シェイヨルという名の星 (コードウェイナー・スミス:ハヤカワ文庫)

 コードウェイナー・スミスの未来史「人類補完機構」シリーズは、ハヤカワ文庫SFで合計4冊が翻訳されており、「シェイヨルという名の星」はそのうちの一冊で4作の中短篇から成っています。解説によると、短編集「鼠と竜のゲーム」と併せてスミスのベスト短編集の全訳となり、人類補完機構の歴史では主に後半の出来事を扱っています。実は表題作自体はずっと以前にベストもの短編集で読んだ事があり、かなり印象に残っていました。また長編「ノーストリリア」はすでに読んでおり、動物から作られた下級民の存在についてはある程度知っていました。ただ、両方を読んでもまだ、下級民の実際の容姿が今一つ掴めません。元の動物が何かなのかは一目で解るようですが、例えばク・メルに猫耳や尻尾があるといった描写はなく、そうなると一見すると通常の人間と区別がつかないのでは。全体的な雰囲気がどう見ても猫や犬、という感じなのでしょうか?
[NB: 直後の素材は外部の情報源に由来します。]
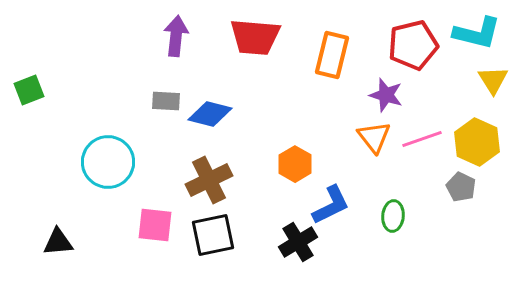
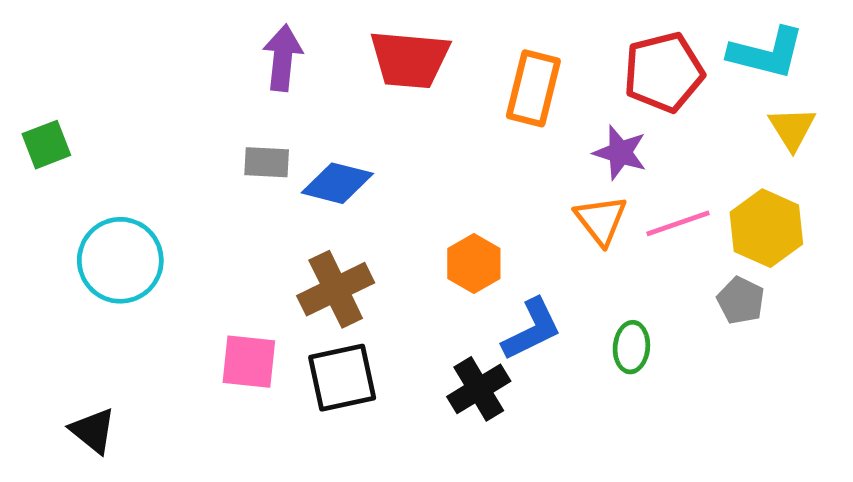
cyan circle: (108, 162) -> (120, 260), moved
black triangle: (58, 242) -> (93, 431), moved, turned 44

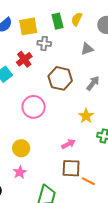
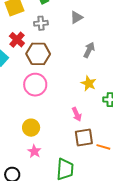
gray cross: (44, 43) -> (41, 23), moved
brown hexagon: (60, 78) -> (38, 54), moved
pink arrow: (68, 144) -> (77, 114), turned 104

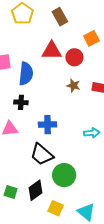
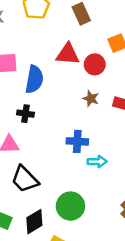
blue cross: (48, 125) -> (77, 141), moved
cyan arrow: (92, 133) -> (97, 162), moved
black trapezoid: (42, 154) -> (25, 179), moved

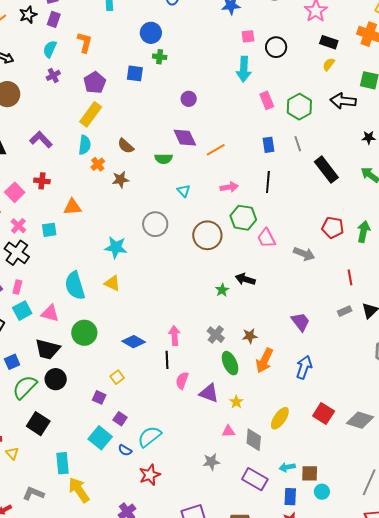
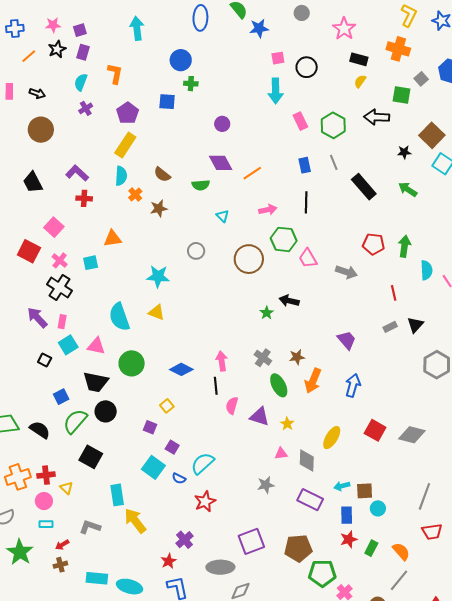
red cross: (42, 181) -> (84, 198), moved
gray circle: (155, 224) -> (196, 251), size x0.7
まず「クラウンタウンの死婦人」は、補完機構世界において奴隷以下の扱いを受けてきた下級民の権利が認められるようになる切っ掛けとなった事件を扱っています。ド・ジョーンのと仲間たちの殉教自体は状況をほぼ変える事が出来ずに終わりますが、この事件を切っ掛けとして生まれた人物(の子孫)であるロード・ジェストコースト7世が、後に下級民の地位の向上を図っていく事になります。そして(恐らくジェストコーストの誕生を含めた)これら全ては、ずっと昔に死んだ後にコンピューターに人格が移されているレイディ・バング・アシャシュによって計画されたものでした。ド・ジョーンの処刑がジャンヌ・ダルクのそれに擬えられているのは明らかですが、正直なところ二つがどうつながるのか良く解りません。平民であるジャンヌ・ダルクの行いに対する人々の記憶が、ずっと後の世の貴族支配の崩壊の遠因となっているという解釈なのでしょうか?
 次の「老いた大地の底で」は、正直なところ良く理解できない話です。恐らく、補完機構の支配により人類は一切のトラブルに会う事が無くなった反面、あまりにも平穏で生きる目的を失ってしまっていたため、この事件を切っ掛けとして提起された「人類の再発見」政策によってそれが正されるようになったという事なのだと思います。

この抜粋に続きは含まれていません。